Gisterochtend zijn we om half tien vertrokken uit Fiesole. We reden eerst weer door het drukke Florence. Daarna zijn we op zoek gegaan naar weg SR222, de Strada di Chianti. Onze navigatie wou via de snelweg, maar de aanhouder wint, via een smal landweggetje kwamen we op de SR222. Deze weg, ook wel Strada del Vino genoemd, is een mooie route door de Chiantistreek langs wijngaarden, olijfboomgaarden en dorpen.
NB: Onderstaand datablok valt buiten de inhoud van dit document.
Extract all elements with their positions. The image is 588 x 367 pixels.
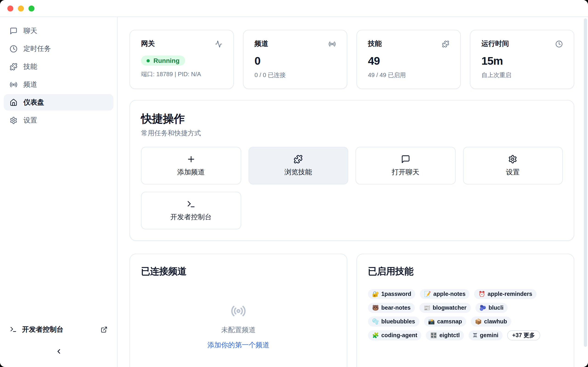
skill-pill: 🎛️eightctl <box>426 330 464 340</box>
sidebar-item-label: 聊天 <box>23 26 37 35</box>
sidebar-item-label: 频道 <box>23 80 37 89</box>
skill-pill: 🧩coding-agent <box>368 330 422 340</box>
sidebar-collapse-button[interactable] <box>4 343 113 360</box>
app-window: 聊天 定时任务 技能 <box>0 0 588 367</box>
sidebar-item-label: 定时任务 <box>23 44 51 53</box>
stat-sub: 端口: 18789 | PID: N/A <box>141 70 222 78</box>
sidebar-item-label: 技能 <box>23 62 37 71</box>
message-square-icon <box>401 155 410 164</box>
sidebar-item-label: 设置 <box>23 116 37 125</box>
stats-row: 网关 Running 端口: 18789 | PID: N/A <box>130 30 574 89</box>
quick-action-dev-console[interactable]: 开发者控制台 <box>141 192 241 229</box>
blueberries-icon: 🫐 <box>479 304 486 311</box>
puzzle-piece-icon: 🧩 <box>372 332 379 339</box>
sidebar: 聊天 定时任务 技能 <box>0 17 118 367</box>
lock-with-key-icon: 🔐 <box>372 290 379 298</box>
gemini-icon: ♊ <box>473 332 478 339</box>
sidebar-item-scheduled-tasks[interactable]: 定时任务 <box>4 40 113 57</box>
quick-action-add-channel[interactable]: 添加频道 <box>141 147 241 184</box>
stat-value: 15m <box>481 55 563 68</box>
status-dot-icon <box>147 59 150 62</box>
newspaper-icon: 📰 <box>424 304 431 311</box>
titlebar <box>0 0 588 17</box>
connected-channels-card: 已连接频道 未配置频道 添加你的第一个频道 <box>130 254 347 367</box>
enabled-skills-title: 已启用技能 <box>368 265 563 277</box>
skill-pill: 🐻bear-notes <box>368 303 415 313</box>
message-square-icon <box>10 27 17 35</box>
bottom-row: 已连接频道 未配置频道 添加你的第一个频道 已启用技能 🔐1passwo <box>130 254 574 367</box>
clock-icon <box>10 45 17 52</box>
home-icon <box>10 98 17 106</box>
quick-actions-card: 快捷操作 常用任务和快捷方式 添加频道 <box>130 100 574 241</box>
quick-actions-grid: 添加频道 浏览技能 打开聊天 <box>141 147 563 229</box>
quick-actions-title: 快捷操作 <box>141 111 563 126</box>
quick-action-label: 浏览技能 <box>285 168 312 177</box>
gear-icon <box>508 155 518 164</box>
minimize-button[interactable] <box>18 5 24 11</box>
radio-icon <box>329 40 336 48</box>
quick-action-label: 添加频道 <box>177 168 205 177</box>
stat-sub: 0 / 0 已连接 <box>254 71 336 79</box>
bear-icon: 🐻 <box>372 304 379 311</box>
quick-action-settings[interactable]: 设置 <box>463 147 563 184</box>
bubbles-icon: 🫧 <box>372 318 379 325</box>
status-badge: Running <box>141 56 185 66</box>
skill-pill: 📦clawhub <box>471 317 511 327</box>
stat-card-gateway: 网关 Running 端口: 18789 | PID: N/A <box>130 30 234 89</box>
stat-title: 网关 <box>141 40 155 48</box>
stat-title: 技能 <box>368 40 382 48</box>
alarm-clock-icon: ⏰ <box>478 290 485 298</box>
clock-icon <box>555 40 563 48</box>
sidebar-item-channels[interactable]: 频道 <box>4 76 113 93</box>
skill-pill: 🫐blucli <box>475 303 508 313</box>
radio-icon <box>231 303 246 319</box>
terminal-icon <box>187 200 196 209</box>
puzzle-icon <box>10 63 17 70</box>
quick-action-label: 开发者控制台 <box>170 213 212 222</box>
add-first-channel-link[interactable]: 添加你的第一个频道 <box>208 341 269 350</box>
camera-flash-icon: 📸 <box>428 318 435 325</box>
sidebar-item-settings[interactable]: 设置 <box>4 112 113 128</box>
sidebar-item-chat[interactable]: 聊天 <box>4 23 113 39</box>
enabled-skills-card: 已启用技能 🔐1password 📝apple-notes ⏰apple-rem… <box>356 254 574 367</box>
close-button[interactable] <box>7 5 13 11</box>
quick-action-label: 打开聊天 <box>392 168 419 177</box>
stat-value: 49 <box>368 55 449 68</box>
radio-icon <box>10 81 17 88</box>
skill-pill: 📰blogwatcher <box>419 303 471 313</box>
plus-icon <box>187 155 196 164</box>
window-controls <box>7 5 35 11</box>
skill-pill: ⏰apple-reminders <box>474 289 536 299</box>
stat-title: 频道 <box>254 40 268 48</box>
empty-state-text: 未配置频道 <box>221 326 256 334</box>
dashboard-main: 网关 Running 端口: 18789 | PID: N/A <box>118 17 588 367</box>
stat-sub: 自上次重启 <box>481 71 563 79</box>
skill-pill: 🫧bluebubbles <box>368 317 419 327</box>
skills-pill-list: 🔐1password 📝apple-notes ⏰apple-reminders… <box>368 289 563 340</box>
terminal-icon <box>10 326 17 333</box>
sidebar-item-skills[interactable]: 技能 <box>4 58 113 75</box>
stat-title: 运行时间 <box>481 40 509 48</box>
external-link-icon[interactable] <box>101 326 107 333</box>
chevron-left-icon <box>55 348 62 355</box>
puzzle-icon <box>442 40 449 48</box>
control-knobs-icon: 🎛️ <box>430 332 437 339</box>
sidebar-item-dashboard[interactable]: 仪表盘 <box>4 94 113 110</box>
puzzle-icon <box>294 155 303 164</box>
maximize-button[interactable] <box>28 5 35 11</box>
quick-action-browse-skills[interactable]: 浏览技能 <box>248 147 348 184</box>
status-badge-label: Running <box>153 57 180 64</box>
sidebar-dev-console[interactable]: 开发者控制台 <box>4 321 113 338</box>
quick-action-open-chat[interactable]: 打开聊天 <box>355 147 456 184</box>
vertical-scrollbar[interactable] <box>584 18 587 347</box>
more-skills-button[interactable]: +37 更多 <box>507 330 540 340</box>
quick-action-label: 设置 <box>506 168 520 177</box>
dev-console-label: 开发者控制台 <box>22 325 63 334</box>
stat-card-uptime: 运行时间 15m 自上次重启 <box>470 30 574 89</box>
stat-card-skills: 技能 49 49 / 49 已启用 <box>356 30 461 89</box>
stat-sub: 49 / 49 已启用 <box>368 71 449 79</box>
skill-pill: 📝apple-notes <box>420 289 470 299</box>
skill-pill: 🔐1password <box>368 289 415 299</box>
skill-pill: ♊gemini <box>468 330 502 340</box>
channels-empty-state: 未配置频道 添加你的第一个频道 <box>141 303 336 350</box>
De bekendste wijn is de Chianti Classico met ‘il gallo nero’ (de zwarte haan) op het etiket. In de middeleeuwen leverde de zwarte haan de beslissende bijdrage aan de eeuwigdurende vete tussen Florence en Siena. Er werd een bijzonder plan bedacht om de strijd te beslechten. Bij zonsopgang, als de haan voor het eerst kraaide, zou een ruiter vanuit Florence en een ruiter vanuit Siena vertrekken. Het ontmoetingspunt zou voortaan de grens tussen beide regio’s vormen. Florence had een zwarte haan en Siena een witte. Op slinkse wijze lukte het de inwoners van Florence hun haan voor zonsopgang te laten kraaien. De grens kwam daardoor niet midden tussen beide steden te liggen, maar dichtbij Siena. Waardoor bijna de hele Chianti onder het bewind van Florence viel.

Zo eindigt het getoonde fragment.